Greenhouse still doesn't get it. "I've been fascinated that some liberal commentators found the dissenting opinions persuasive and the case a close one," she writes.

Greenhouse links to a Vox piece in which Ian Millhiser says Calvary Chapel "presented a much stronger legal argument" than South Bay United Pentecostal Church did in its challenge to California's restrictions on religious services last May. In that case, the Court likewise declined to issue an injunction pending appeal, and Chief Justice John Roberts wrote an opinion emphasizing that states have broad discretion in dealing with communicable diseases. The same four justices dissented.

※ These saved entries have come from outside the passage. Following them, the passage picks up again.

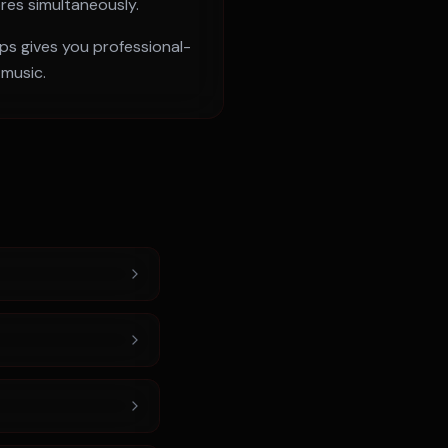
ores simultaneously.
pps gives you professional-
 music.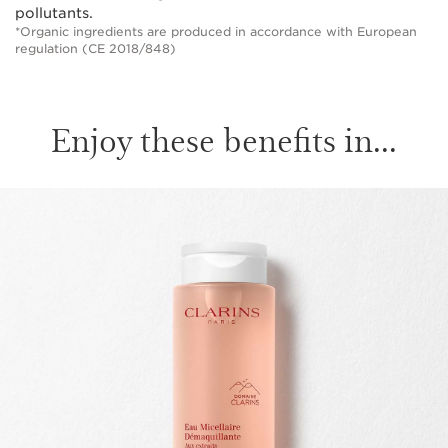
pollutants.
*Organic ingredients are produced in accordance with European
regulation (CE 2018/848)
Enjoy these benefits in...
SKIP TO PAGE CONTENT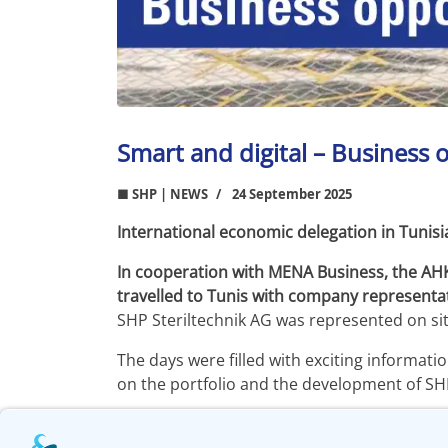
Smart and digital – Business o
■ SHP | NEWS
24 September 2025
International economic delegation in Tunisi
In cooperation with MENA Business, the AH
travelled to Tunis with company representat
SHP Steriltechnik AG was represented on s
The days were filled with exciting informat
on the portfolio and the development of SHP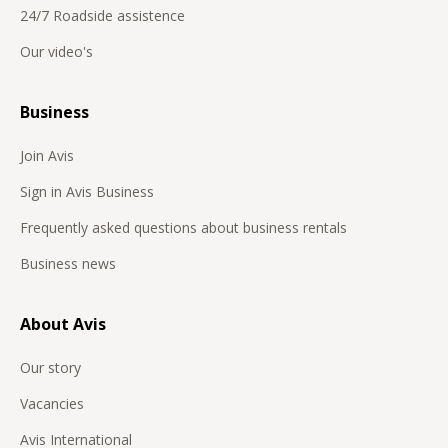
24/7 Roadside assistence
Our video's
Business
Join Avis
Sign in Avis Business
Frequently asked questions about business rentals
Business news
About Avis
Our story
Vacancies
Avis International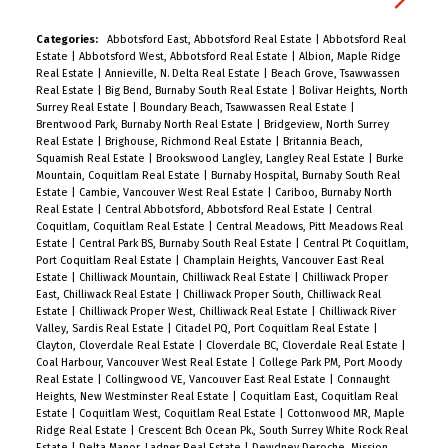
sunset vistas. Located steps from the Seawall,
Sunset Beach, and world-class dining, it’s the
Categories:
Abbotsford East, Abbotsford Real Estate
|
Abbotsford Real
Estate
|
Abbotsford West, Abbotsford Real Estate
|
Albion, Maple Ridge
ultimate urban retreat. Amenities: 24-hr
Real Estate
|
Annieville, N. Delta Real Estate
|
Beach Grove, Tsawwassen
concierge, fitness centre, lounge, & terrace with
Real Estate
|
Big Bend, Burnaby South Real Estate
|
Bolivar Heights, North
Surrey Real Estate
|
Boundary Beach, Tsawwassen Real Estate
|
outdoor kitchen. Includes Flex space, 1 Parking, &
Brentwood Park, Burnaby North Real Estate
|
Bridgeview, North Surrey
1 Storage. A timeless home for the discerning
Real Estate
|
Brighouse, Richmond Real Estate
|
Britannia Beach,
Squamish Real Estate
|
Brookswood Langley, Langley Real Estate
|
Burke
buyer seeking luxury without extravagance. Open
Mountain, Coquitlam Real Estate
|
Burnaby Hospital, Burnaby South Real
House Saturday 1 to 2 PM.
Estate
|
Cambie, Vancouver West Real Estate
|
Cariboo, Burnaby North
Real Estate
|
Central Abbotsford, Abbotsford Real Estate
|
Central
Coquitlam, Coquitlam Real Estate
|
Central Meadows, Pitt Meadows Real
Estate
|
Central Park BS, Burnaby South Real Estate
|
Central Pt Coquitlam,
Port Coquitlam Real Estate
|
Champlain Heights, Vancouver East Real
Estate
|
Chilliwack Mountain, Chilliwack Real Estate
|
Chilliwack Proper
East, Chilliwack Real Estate
|
Chilliwack Proper South, Chilliwack Real
Estate
|
Chilliwack Proper West, Chilliwack Real Estate
|
Chilliwack River
Valley, Sardis Real Estate
|
Citadel PQ, Port Coquitlam Real Estate
|
Clayton, Cloverdale Real Estate
|
Cloverdale BC, Cloverdale Real Estate
|
Coal Harbour, Vancouver West Real Estate
|
College Park PM, Port Moody
Real Estate
|
Collingwood VE, Vancouver East Real Estate
|
Connaught
Heights, New Westminster Real Estate
|
Coquitlam East, Coquitlam Real
Estate
|
Coquitlam West, Coquitlam Real Estate
|
Cottonwood MR, Maple
Ridge Real Estate
|
Crescent Bch Ocean Pk., South Surrey White Rock Real
Estate
|
Delta Manor, Ladner Real Estate
|
Dewdney Deroche, Mission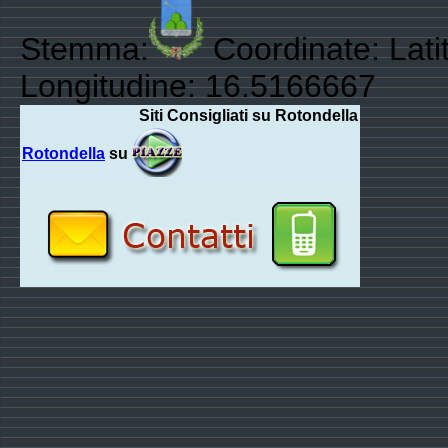
Stemma:
Coordinate: Lati
Longitudine: 16.5166667
Siti Consigliati su Rotondella
Rotondella
su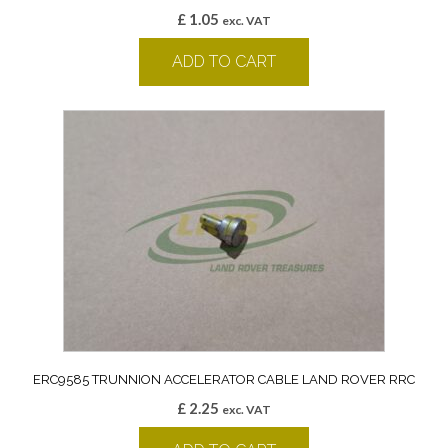
£
1.05
exc. VAT
ADD TO CART
ERC9585 TRUNNION ACCELERATOR CABLE LAND ROVER RRC
£
2.25
exc. VAT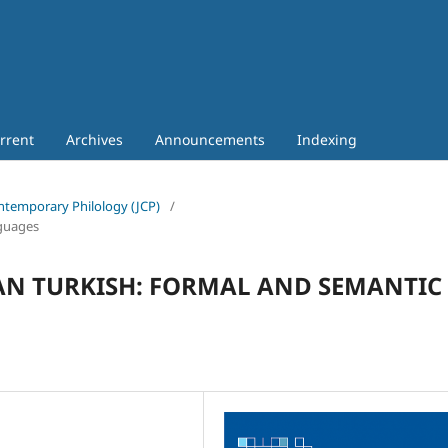
rrent
Archives
Announcements
Indexing
Contemporary Philology (JCP)
/
nguages
AN TURKISH: FORMAL AND SEMANTIC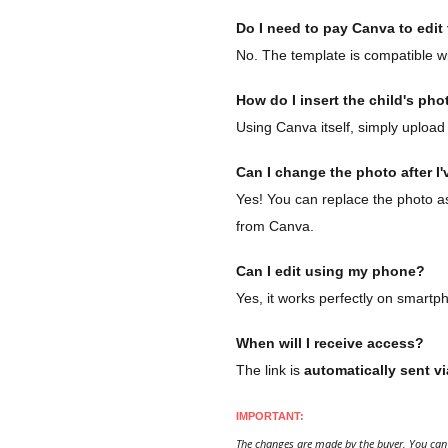
Do I need to pay Canva to edit t
No. The template is compatible wi
How do I insert the child's pho
Using Canva itself, simply upload 
Can I change the photo after I'
Yes! You can replace the photo as 
from Canva.
Can I edit using my phone?
Yes, it works perfectly on smartp
When will I receive access?
The link is
automatically sent vi
IMPORTANT:
The changes are made by the buyer. You can 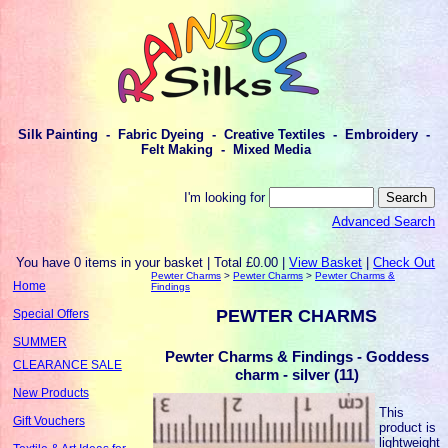
Silk Painting - Fabric Dyeing - Creative Textiles - Embroidery -
Felt Making - Mixed Media
I'm looking for
Advanced Search
You have 0 items in your basket | Total £0.00 |
View Basket
|
Check Out
Pewter Charms
>
Pewter Charms
>
Pewter Charms &
Home
Findings
PEWTER CHARMS
Special Offers
SUMMER
Pewter Charms & Findings - Goddess
CLEARANCE SALE
charm - silver (11)
New Products
This
Gift Vouchers
product is
lightweight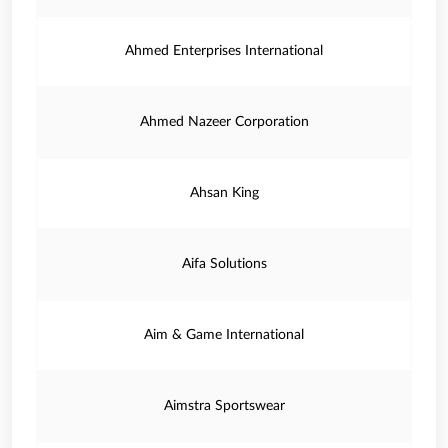
Ahmed Enterprises International
Ahmed Nazeer Corporation
Ahsan King
Aifa Solutions
Aim & Game International
Aimstra Sportswear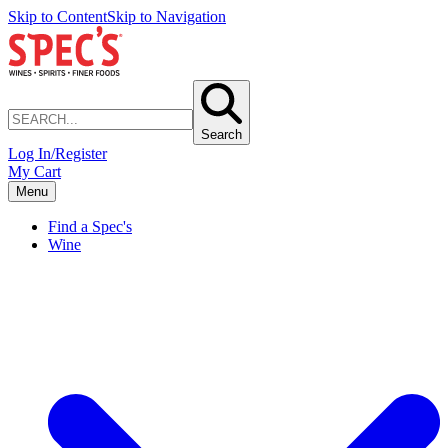
Skip to Content
Skip to Navigation
Search
Log In/Register
My Cart
Menu
Find a Spec's
Wine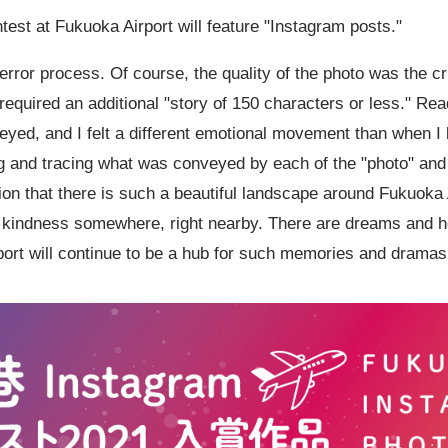
ontest at Fukuoka Airport will feature "Instagram posts."
rror process. Of course, the quality of the photo was the cri
 required an additional "story of
150
characters or less." Read
yed, and I felt a different emotional movement than when I 
g and tracing what was conveyed by each of the "photo" and "
zation that there is such a beautiful landscape around Fukuoka 
nd kindness somewhere, right nearby. There are dreams and 
rport will continue to be a hub for such memories and dramas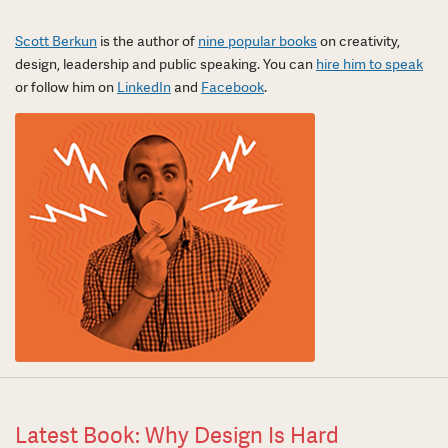
Scott Berkun
is the author of
nine popular books
on creativity,
design, leadership and public speaking. You can
hire him to speak
or follow him on
LinkedIn
and
Facebook
.
Latest Book: Why Design Is Hard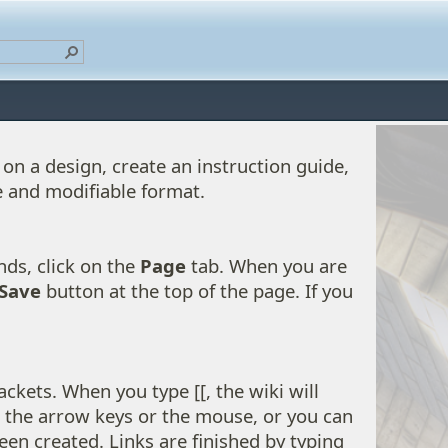
on a design, create an instruction guide,
e and modifiable format.
nds, click on the
Page
tab. When you are
Save
button at the top of the page. If you
ckets. When you type [[, the wiki will
g the arrow keys or the mouse, or you can
een created. Links are finished by typing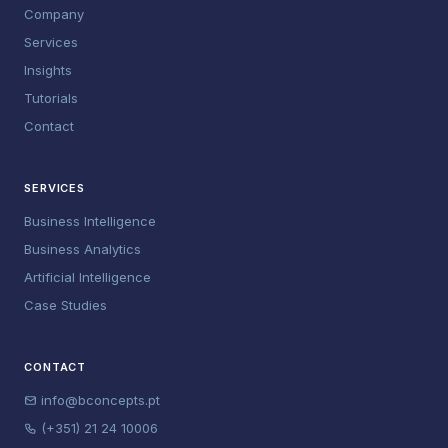
Company
Services
Insights
Tutorials
Contact
SERVICES
Business Intelligence
Business Analytics
Artificial Intelligence
Case Studies
CONTACT
info@bconcepts.pt
(+351) 21 24 10006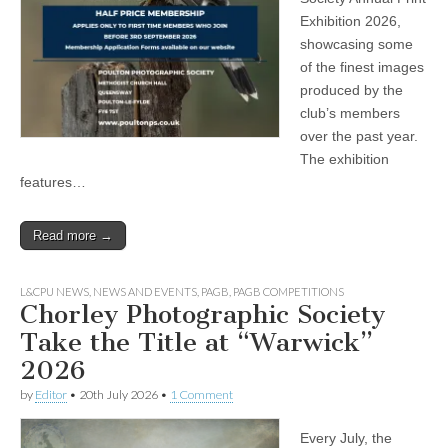
Exhibition 2026,
showcasing some
of the finest images
produced by the
club’s members
over the past year.
The exhibition
features…
Read more →
L&CPU NEWS
,
NEWS AND EVENTS
,
PAGB
,
PAGB COMPETITIONS
Chorley Photographic Society
Take the Title at “Warwick”
2026
by
Editor
•
20th July 2026
•
1 Comment
Every July, the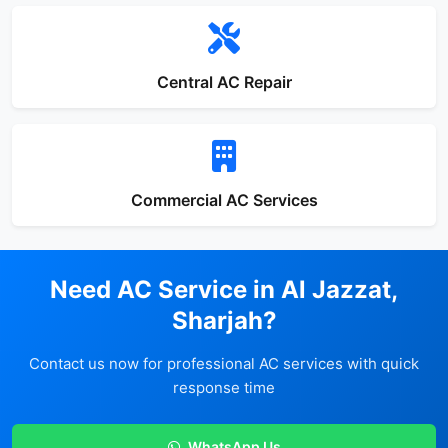
Central AC Repair
Commercial AC Services
Need AC Service in Al Jazzat,
Sharjah?
Contact us now for professional AC services with quick
response time
WhatsApp Us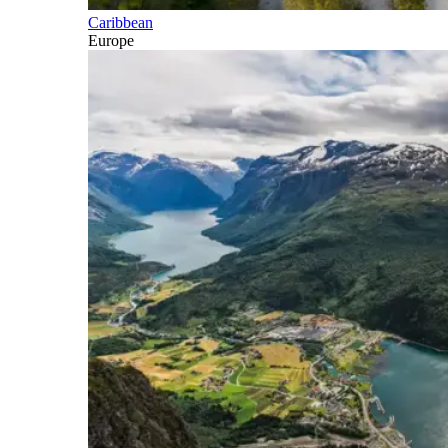
Caribbean
Europe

Millhiser, who was not impressed by the argument against California's rules, argues that churches in that state "were treated more favorably than similarly situated businesses, as they were allowed to reopen sooner than other places where groups of people gather in auditorium-like settings." By contrast, he says, "there's a plausible argument that Nevada does single out places of worship for inferior treatment that's not imposed on many comparable secular spaces."

Greenhouse won't even allow that much, and her reasoning is telling. "I understand the impulse not to appear unduly antagonistic toward religion," she says, "but I think that generosity toward the religious claim here loses sight of the broader context in which the dissenting justices were writing."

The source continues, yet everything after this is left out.